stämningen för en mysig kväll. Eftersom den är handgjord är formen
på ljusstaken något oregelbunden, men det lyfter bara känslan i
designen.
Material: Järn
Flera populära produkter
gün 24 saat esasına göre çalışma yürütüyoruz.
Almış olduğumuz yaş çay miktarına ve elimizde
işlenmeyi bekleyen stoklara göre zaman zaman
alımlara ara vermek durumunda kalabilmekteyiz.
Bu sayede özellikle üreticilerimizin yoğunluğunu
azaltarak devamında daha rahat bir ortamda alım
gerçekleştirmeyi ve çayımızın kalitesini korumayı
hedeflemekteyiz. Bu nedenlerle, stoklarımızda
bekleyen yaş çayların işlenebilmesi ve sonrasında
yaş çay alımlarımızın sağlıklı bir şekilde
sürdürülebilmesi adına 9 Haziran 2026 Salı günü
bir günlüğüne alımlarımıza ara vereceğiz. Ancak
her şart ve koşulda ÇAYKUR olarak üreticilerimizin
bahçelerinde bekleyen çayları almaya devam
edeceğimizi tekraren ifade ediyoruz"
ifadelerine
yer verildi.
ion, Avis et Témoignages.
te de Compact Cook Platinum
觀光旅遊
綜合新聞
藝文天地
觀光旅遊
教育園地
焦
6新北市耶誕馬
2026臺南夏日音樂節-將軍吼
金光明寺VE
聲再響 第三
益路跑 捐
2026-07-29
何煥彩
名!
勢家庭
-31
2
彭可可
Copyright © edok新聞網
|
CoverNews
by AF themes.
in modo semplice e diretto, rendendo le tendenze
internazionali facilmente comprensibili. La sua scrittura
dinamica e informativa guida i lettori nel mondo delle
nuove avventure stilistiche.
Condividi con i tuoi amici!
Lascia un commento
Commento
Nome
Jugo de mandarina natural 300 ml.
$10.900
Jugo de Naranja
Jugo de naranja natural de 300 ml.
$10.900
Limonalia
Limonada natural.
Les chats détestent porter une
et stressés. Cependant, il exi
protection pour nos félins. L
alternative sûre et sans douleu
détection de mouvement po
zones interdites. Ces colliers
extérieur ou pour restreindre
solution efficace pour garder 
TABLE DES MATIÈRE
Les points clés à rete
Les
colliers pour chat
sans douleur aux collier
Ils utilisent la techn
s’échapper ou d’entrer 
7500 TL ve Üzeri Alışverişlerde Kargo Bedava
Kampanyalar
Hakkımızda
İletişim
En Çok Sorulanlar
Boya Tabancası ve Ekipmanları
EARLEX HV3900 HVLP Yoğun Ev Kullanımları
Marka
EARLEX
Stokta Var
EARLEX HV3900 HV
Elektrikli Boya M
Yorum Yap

◇ ◇ ◇ ◇ ◇ ◇ ◇

#### Assignment:
Return all lines above that mention the word "üreticilerimizin".

#### Solution for this exercise:
Bu sayede özellikle üreticilerimizin yoğunluğunu
her şart ve koşulda ÇAYKUR olarak üreticilerimizin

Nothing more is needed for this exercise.